Efeu - Die Kulturrundschau

3x Montrachet à runt 3.000 Euro

Die besten Kritiken vom Tage. Wochentags um 9 Uhr, sonnabends um 10 Uhr.
08.06.2020. Die FAS errechnet die Vermögensvorteile, die einem Kunstsammler aus seiner Contemporary Art Ltd. mit Sitz auf Guernsey erwachsen.  Die NZZ fragt sich, ob Wien ein zweites Museum der Moderne überhaupt gebraucht hat. Die FAZ feiert Indiens empathische Literatur. Der Tagesspiegel verzeichnet viel traurige Verwirrung auf dem neuen Album von Haftbefehl. Und die Welt bechert mit Lois Hechenblaikner in Ischgl.
9punkt - Die Debattenrundschau vom 08.06.2020 finden Sie hier

Kunst

Der Abzug der Sammler aus Berlin ist weithin beklagt worden (unser Resümee), bei Kunstkritikerin Julia Voss und Wirtschaftsrechtler Thomas Ackermann hält sich die Trauer in Grenzen: In der FAS erinnern die beiden an die intransparenten Verträge, die der Preußische Kulturbesitz mit Friedrich Christian Flick abschloss, die seiner Contemporary Art Ltd. mit Sitz auf Guernsey sogar erlauben, aus dem Museum heraus einzelne Leihgaben zu verkaufen: "Seit Jahrzehnten speisen sich die Mittel, mit denen der Museumsbetrieb aufrechterhalten wird, aus zwei getrennten Töpfen: zum einen direkt aus den öffentlichen Haushalten, die Stadt, Land oder Bund bereitstellen. Zum anderen müssen private Mittel angeworben werden, von Sponsoren, Leihgebern oder Mäzenen, deren Gunst indirekt wieder durch den Staat bezuschusst wird - in Form von Steuererleichterungen und Subventionen. Die Anreize für private Initiativen reichen von bereitgestellten Depotflächen über großzügige Spendenquittungen bis hin zum vollständigen Erlass der Erbschaftsteuer." Und Julia Stoschek musste inzwischen zugeben, dass die Mieterhöhung von 1,66 auf 2,78 Euro pro Quadratmeter nicht wirklich der Grund für ihren geplanten Abzug ist.
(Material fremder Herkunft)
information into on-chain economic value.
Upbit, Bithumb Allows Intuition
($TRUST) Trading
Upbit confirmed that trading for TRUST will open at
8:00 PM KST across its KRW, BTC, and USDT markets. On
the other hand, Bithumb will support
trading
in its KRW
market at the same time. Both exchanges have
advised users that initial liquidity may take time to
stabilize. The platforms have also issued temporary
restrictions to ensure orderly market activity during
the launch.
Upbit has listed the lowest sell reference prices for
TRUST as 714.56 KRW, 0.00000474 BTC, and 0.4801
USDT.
Und in der NZZ fragt Sabine B. Vogel, ob Wien ein zweites Museum der Moderne gebraucht habe. Oder konnte sich die Stadt nur nicht gegen einen Gönner wehren? "2017 erhielt die Albertina ein großes Konvolut vor allem zeitgenössischer Künstler: Der Bauunternehmer Hans Peter Haselsteiner hatte 60 Prozent der ehemaligen Essl-Sammlung gekauft und der Albertina als Leihgabe bis 2044 übergeben. Damit beginnt die Geschichte dieses zweiten Standorts, an dem die Werke der Essl-Sammlung zu sehen sein sollen. Warum aber hier im Künstlerhaus Wien? Weil Haselsteiner 74 Prozent dieses Hauses kaufte."
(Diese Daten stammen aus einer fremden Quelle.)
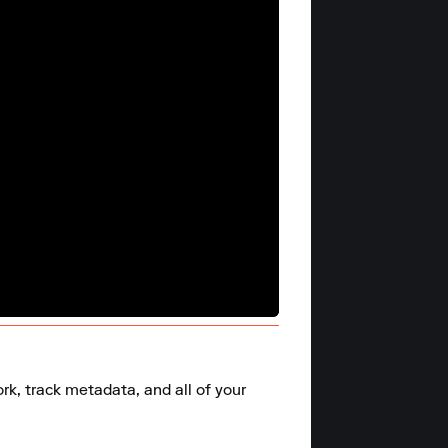
k, track metadata, and all of your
Welt-Kritiker Elmar Krekeler verfolgt in Lois Hechenblaikners Bildband "Ischgl" gequält, wie das Bergdorf zum Ballermann der Alpen wurde, in dem der Bankomat mit dem größten Geldausstoß Österreichs steht: "Hechenblaikner ist ein Dokumentarist, kein Richter. Niemanden stellt er bloß. Niemanden stellt er aus. Dafür braucht es ihn auch gar nicht. Dafür sorgen die, die er zeigt, schon selbst. Sie wussten, auf was sie sich einließen. Schnappschüsse macht Hechenblaikner keine. Sie stellten sich in Positur für ihn. Oder legten sich übereinander. Die Typen im T-Shirt mit Rückenaufschrift 'Bei Orientierungslosigkeit bitte abliefern in Pension Bergfrieden' zum Beispiel. Kerle, die ihre Potenz ausstellen und ihre Weinrechnung wie Trophäen präsentieren (3x Montrachet à runt 3.000 Euro). Traurig ist das nicht ganz selten, entsetzlich ist es ganz oft."
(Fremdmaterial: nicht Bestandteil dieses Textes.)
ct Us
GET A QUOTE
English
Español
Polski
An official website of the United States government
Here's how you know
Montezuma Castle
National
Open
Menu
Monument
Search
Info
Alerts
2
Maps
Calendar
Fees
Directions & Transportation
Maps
Weiteres: Gerrit Bartels besucht für den Tagesspiegel die Berliner Künstlerin Rebecca Raue, deren Arbeit gerade mit dem Marianne-Werefkin-Preis des Vereins Berliner Künstlerinnen ausgezeichnet wurde und im Haus am Kleistpark zu sehen ist. In der NZZ sinniert Peter Schmid über die Differenz von Preis und Wert. Besprochen wird die Ausstellung "Charlotte Posenenske: Work in Progress" in der Düsseldorfer Kunstsammlung NRW (FAZ).
Archiv: Kunst

Literatur

In diesem Frühjahr gab es in der indischen Literatur "Atemberaubendes" zu entdecken, schreibt der Literaturwissenschaftler Philipp Theisohn in einem umfangreichen, sehr lesenswerten Überblick für die FAZ. Theisohn war im Januar und Februar auf der Suche nach "der dunklen Verbindung zwischen der indischen Dichtung und der politischen Gegenwart" im Land und kehrte mit vielen wertvollen Hinweisen nach Hause zurück: In Indien boomt die sozial engagierte Literatur, die darüber auch die Kunst als solche nicht vergisst. Annie Zaidis "Prelude to a riot", Jeet Thayils an James Joyce orientierten Roman "Low" und Nirmala Govindarajans "Taboo" - ein Buch mit "dokumentarischem Interesse am Sujet des Menschenhandels und der Kinderprostitution" - legt er uns ans Herz: "An die Stelle des Sozialdramas tritt eine emphatische Literarizität. Man lernt mit dieser Autorin eine literature engagée kennen, wie man sie in der westlichen Welt eigentlich nirgends antrifft: Noch und gerade in der Konkretion des Elends bewahrt Govindarajan stets das Auge der Dichterin. Am ehesten ist das vielleicht 'embedded poetry' zu nennen."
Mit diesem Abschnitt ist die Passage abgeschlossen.